To be or not to be? That is the point. - Harry Nilsson.
Hey, they had songs about Hobbits, Mordor and Gollum! That gives 'em some prog points! They even used mellotrons and double-knecked guitars. There's some more prog points!
Last edited by Guitarplyrjvb; 12-21-2015 at 10:49 PM.
There are 'weird time sigs' in both "The Crunge" and "The Ocean", and "The Rain Song" is arguably more of a 'prog' tune than anything Uriah Heep ever did.
But no, none of the British hard rock groups were 'prog' as such; not DP nor BS or LZ or UH or Free or UFO or Budgie. There were individual borderine cases in their song roster, but even then they were obvious anomalies. With acts such as Atomic Rooster, Rare Bird, High Tide and Quatermass the odds were on opposite ends, and these were primarily "(proto) prog" groups toughing out with some fat chord circuits and volume once in a while.
"Improvisation is not an excuse for musical laziness" - Fred Frith
"[...] things that we never dreamed of doing in Crimson or in any band that I've been in," - Tony Levin speaking of SGM
The diversity of music on Led Zeppelin III was quite progressive, with the time. Stairway to Heaven was one hell of a composition, too.
"Always ready with the ray of sunshine"
Not "Prog," imo, but certainly progressive, given what they did within the fairly limited constraints of "blues rock."
Hell, they ain't even old-timey ! - Homer Stokes
Yeah interesting point Steve, FYFM and IKWIL were immediate hits here in Brasil too, but then it was already too late for Prog to hit the charts here, as in the seventies pretty much of what was heard in the States' FM radios was immediately heard in my contry: Stevie Wonder (Isn't She Lovely), Donna Summer (McArthur Park, Last Dance), Lionel Ritchie (Easy), Rod Stewart (Tonight's the Night), Elton John (Island Girl, Don't Go Breaking my Heart), Bee Gees, Marvin Gaye, Barry White etc. I remember that people in the late seventies were much more into Disco, Soul etc. than kind of moving themselves with Rock, but just a few out of those that I recalled really hit me strong back then, as far as the international ones I can remember I prefered Billy Joel, Al Stewart, John Lennon.
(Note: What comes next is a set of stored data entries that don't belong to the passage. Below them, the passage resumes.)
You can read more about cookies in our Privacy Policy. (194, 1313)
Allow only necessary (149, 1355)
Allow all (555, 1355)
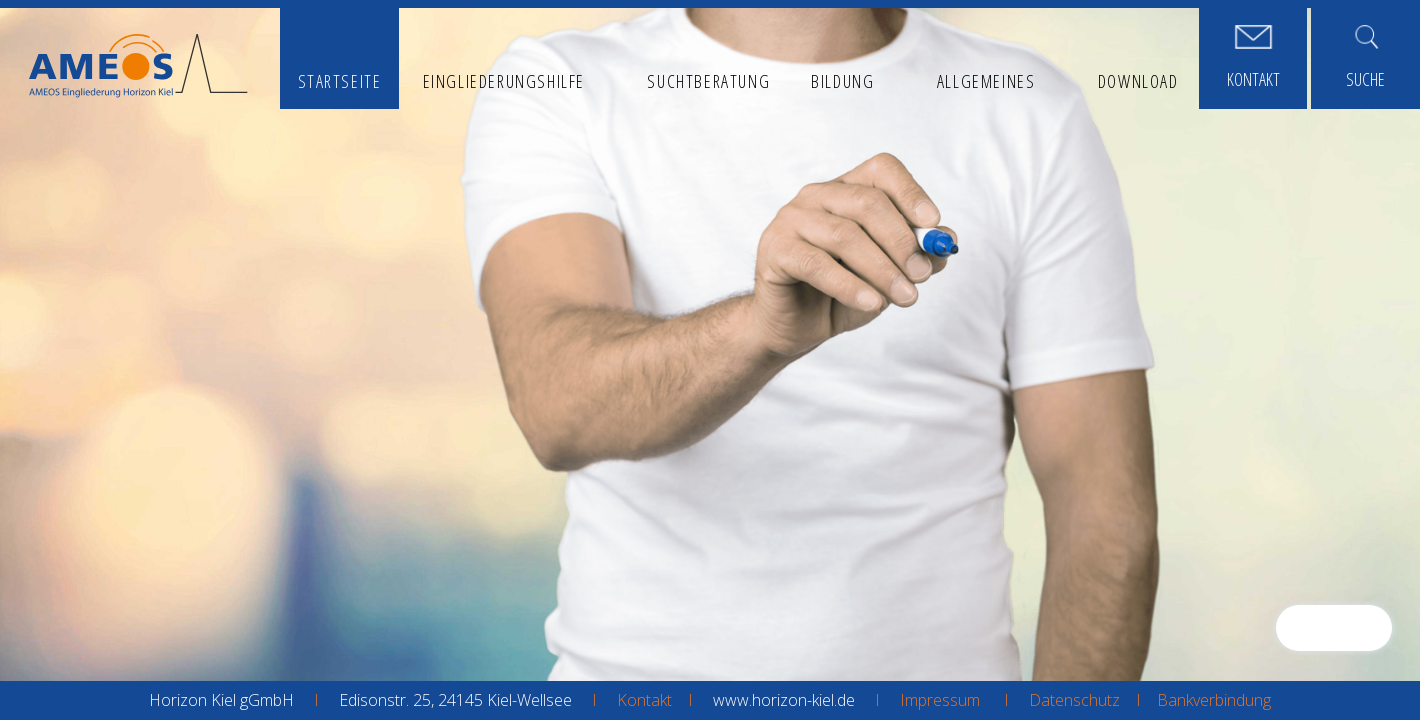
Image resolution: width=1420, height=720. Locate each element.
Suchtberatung (708, 81)
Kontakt (644, 700)
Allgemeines (986, 81)
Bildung (842, 81)
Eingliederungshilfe (504, 81)
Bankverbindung (1214, 700)
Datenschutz (1074, 700)
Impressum (940, 700)
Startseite (340, 81)
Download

Last edited by Rick Robson; 12-21-2015 at 06:01 PM.
"Beethoven can write music, thank God, but he can do nothing else on earth. ". Ludwig van Beethoven
I agree with your first statement about rock bands simply being rock bands, not prog rock bands. The only caveat I would add was there were rock bands, and then great rock bands, and in addition to Floyd, Zep and Yes, you could add Tull, Sabbath, The Allman Brothers, The Who etc. No one said "This is prog, that is not." King Crimson's first album was important in that it was a quintessential album to get stoned with.
As far as Genesis in the U.S. in the 70s, I can only go on what was being listened to in my high school at the time. The Lamb and Trick of the Tail were both huge and listened to a lot when they were released, as well as Peter Gabriel's first solo album. It took a while to backtrack to Foxtrot and Selling England.
"And your little sister's immaculate virginity wings away on the bony shoulders of a young horse named George who stole surreptitiously into her geography revision."